Testing if data is Gamma Distributed


#1

I have a (large) array of data points. When plotting the histogram it looks somewhat gamma distributed. Exactly what would be the procedure for testing whenever this is the case, using Julia?

I think I could fit the data to a gamma distribution using fit_mle and then do a hypothesis test whenever the data come from that distribution using ExactOneSampleKSTest.
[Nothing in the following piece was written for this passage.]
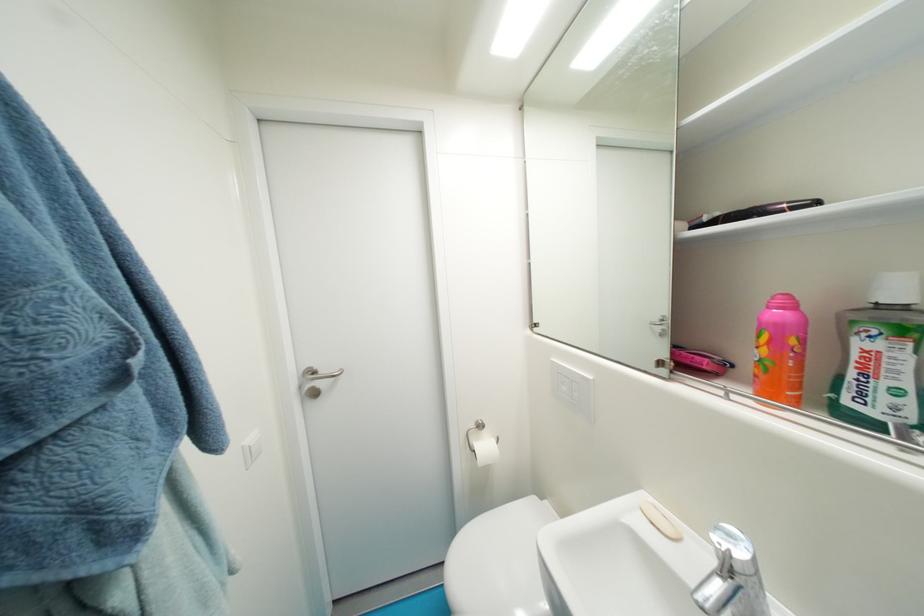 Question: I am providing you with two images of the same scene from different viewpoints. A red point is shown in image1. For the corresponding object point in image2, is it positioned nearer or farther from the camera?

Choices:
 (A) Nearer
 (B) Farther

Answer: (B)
However, if I do this, do I somehow need to take into account that the distribution I am testing against have actually been selected to test the data as well as possible?
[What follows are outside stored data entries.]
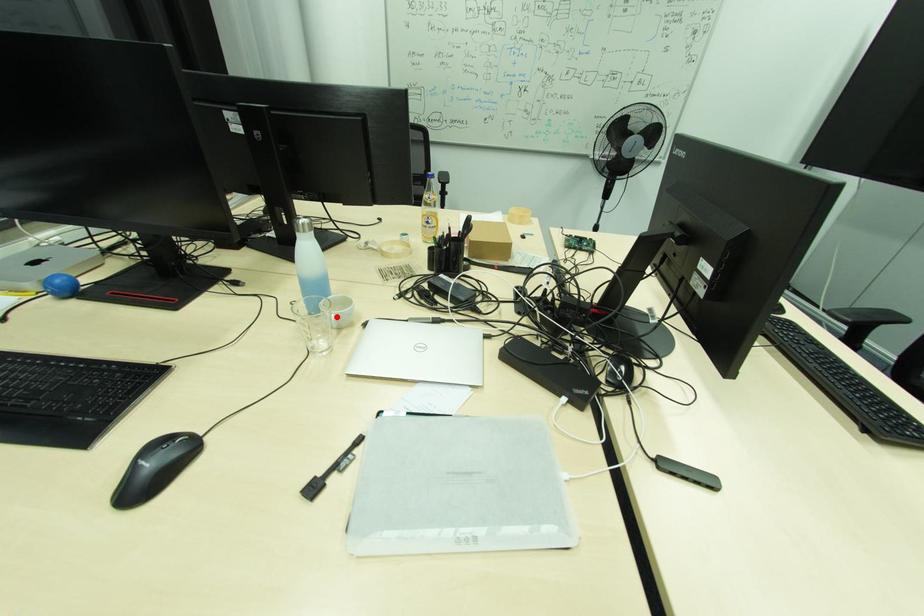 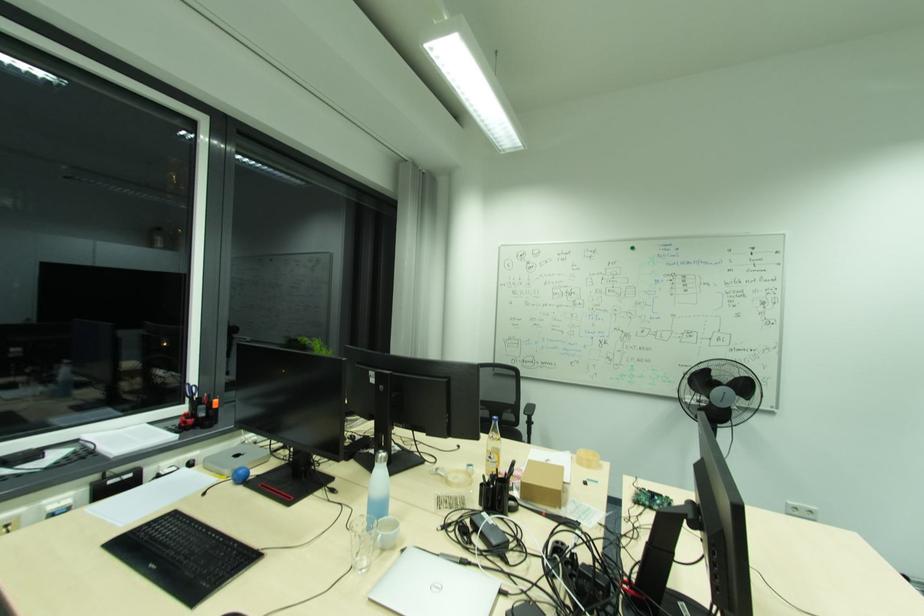 Find the pixel in the second image that matches the highlighted location in the first image.

(383, 537) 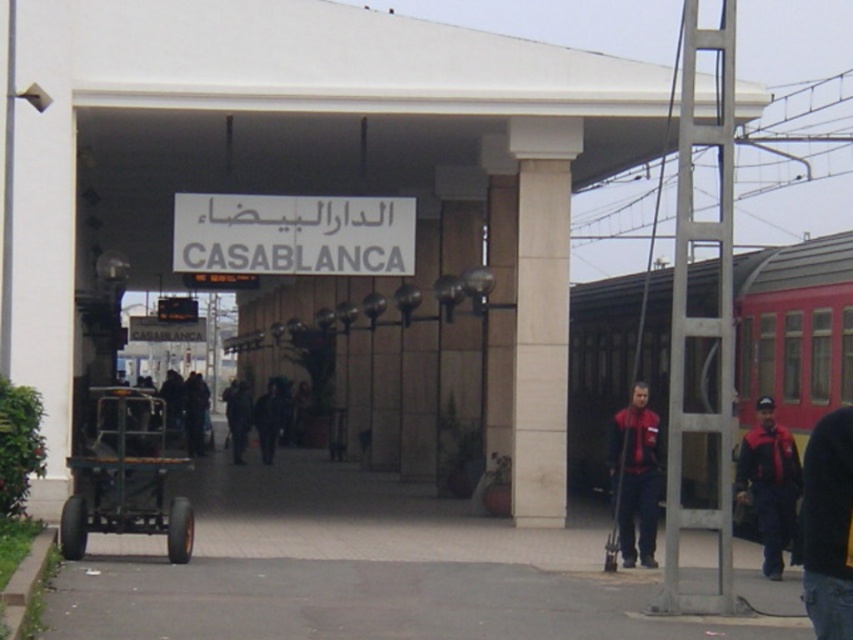 You are standing at the entrance of the Casablanca train station and want to find the metallic black cart at left. According to the station layout, where should you look relative to the entrance?

The metallic black cart at left is located at coordinates point (126, 477) relative to the entrance, which is to the left side near the front area.

You are standing at the entrance of the Casablanca train station. You see a metallic black cart at left and a dark fabric jacket at center. Which object is positioned more to the left side?

The metallic black cart at left is positioned more to the left side than the dark fabric jacket at center.

You are standing at the entrance of the Casablanca train station and see two points marked on the wall. The first point is at coordinate point (107, 518) and the second is at coordinate point (764, 509). Which point is closer to you?

Point (107, 518) is closer to the viewer than point (764, 509). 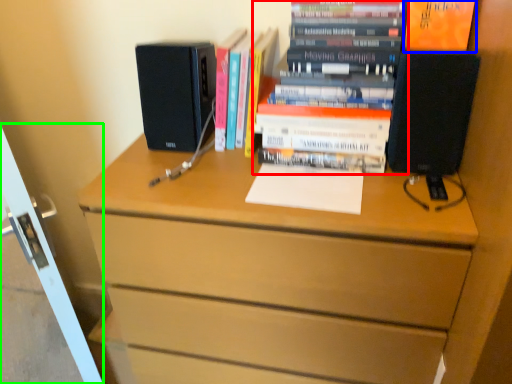 Question: Which is nearer to the book (highlighted by a red box)? paperback book (highlighted by a blue box) or screen door (highlighted by a green box).

Choices:
 (A) paperback book
 (B) screen door

Answer: (A) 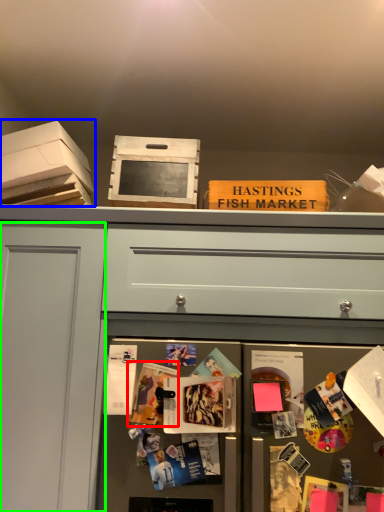 Question: Which object is positioned closest to magazine (highlighted by a red box)? Select from cardboard box (highlighted by a blue box) and glass door (highlighted by a green box).

Choices:
 (A) cardboard box
 (B) glass door

Answer: (B)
Now I tried something like:

gd = fit_mle(Gamma,data)
ExactOneSampleKSTest(data, gd)

which gives the output

WARNING: This test is inaccurate with ties
WARNING: cdf(d::UnivariateDistribution, X::AbstractArray) is deprecated, use cdf.(d, X) instead.
Stacktrace:
 [1] depwarn(::String, ::Symbol) at ./deprecated.jl:70
 [2] cdf(::Distributions.Gamma{Float64}, ::Array{Float64,1}) at ./deprecated.jl:57
 [3] ksstats(::Array{Float64,1}, ::Distributions.Gamma{Float64}) at /home/...
 [4] HypothesisTests.ExactOneSampleKSTest(::Array{Float64,1}, ::Distributions.Gamma{Float64}) at /home/...
 [5] include_string(::String, ::String) at ./loading.jl:522
 [6] execute_request(::ZMQ.Socket, ::IJulia.Msg) at /home/...
 [7] (::Compat.#inner#17{Array{Any,1},IJulia.#execute_request,Tuple{ZMQ.Socket,IJulia.Msg}})() at /home/...
 [8] eventloop(::ZMQ.Socket) at /home/...
 [9] (::IJulia.##14#17)() at ./task.jl:335
while loading In[17], in expression starting on line 2

Exact one sample Kolmogorov-Smirnov test
----------------------------------------
Population details:
    parameter of interest:   Supremum of CDF differences
    value under h_0:         0.0
    point estimate:          0.029463211572353598

Test summary:
    outcome with 95% confidence: fail to reject h_0
    two-sided p-value:           0.7666836151907656

Details:
    number of observations:   500

(I am able to get a lot for observations than 500, I just wanted to make a quick example here)


#2

I’d do a qq plot. https://en.wikipedia.org/wiki/Q–Q_plot


#3

Except for some special cases (mostly in physics), all models are “wrong”, so if this is real data, it is very unlikely to have one of the frequently used distributions.

You need to make a methodological choice here before coding the exercise in Julia, eg whether you want to use classical hypothesis testing (which will almost certainly “reject” given enough data, but not tell you how the fit is bad), Bayesian p-values for various features of the distribution that you are about (eg tail probabilities), or something else.


#4

Construct a chi squared variable or do a qq plot.


#5

One relatively generic way to do this is to use a goodness-of-fit test (e.g. a Pearson’s chi-squared test) on “binned” or “quantized” data with say, m bins. This is what I do for the tests in

one of which is for the Gamma distribution.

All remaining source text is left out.